- **Activity**
For the word "from", count the lines in the records below that include it and give only that number.

Source data:

+===+

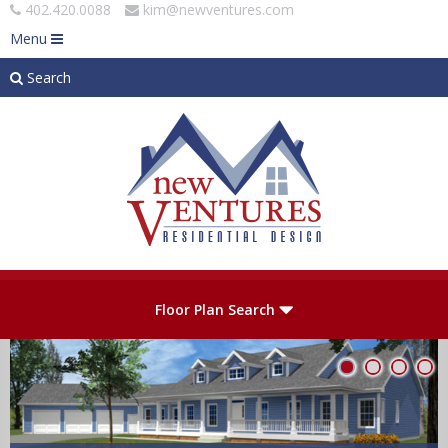
402.420.0088
kim@newventures.com
Menu
Search
Skip to main content
Plan Number
Floor Plan Search
Levels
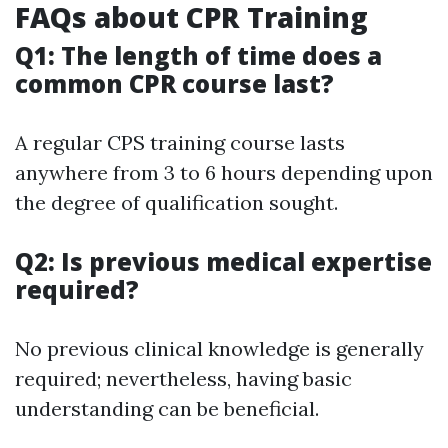
FAQs about CPR Training
Q1: The length of time does a
common CPR course last?
A regular CPS training course lasts
anywhere from 3 to 6 hours depending upon
the degree of qualification sought.
Q2: Is previous medical expertise
required?
No previous clinical knowledge is generally
required; nevertheless, having basic
understanding can be beneficial.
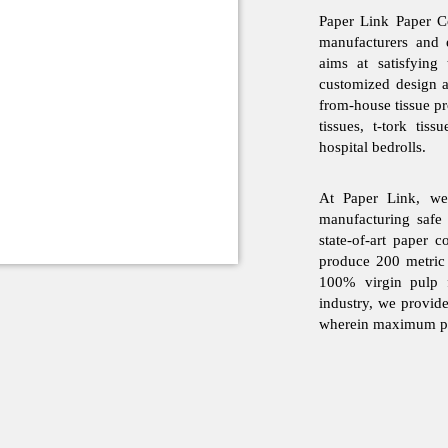
Paper Link Paper Co
manufacturers and 
aims at satisfying
customized design 
from-house tissue pro
tissues, t-tork tiss
hospital bedrolls.
At Paper Link, we 
manufacturing safe
state-of-art paper 
produce 200 metric
100% virgin pulp f
industry, we provid
wherein maximum pro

+===+

- **Result of this exercise**
2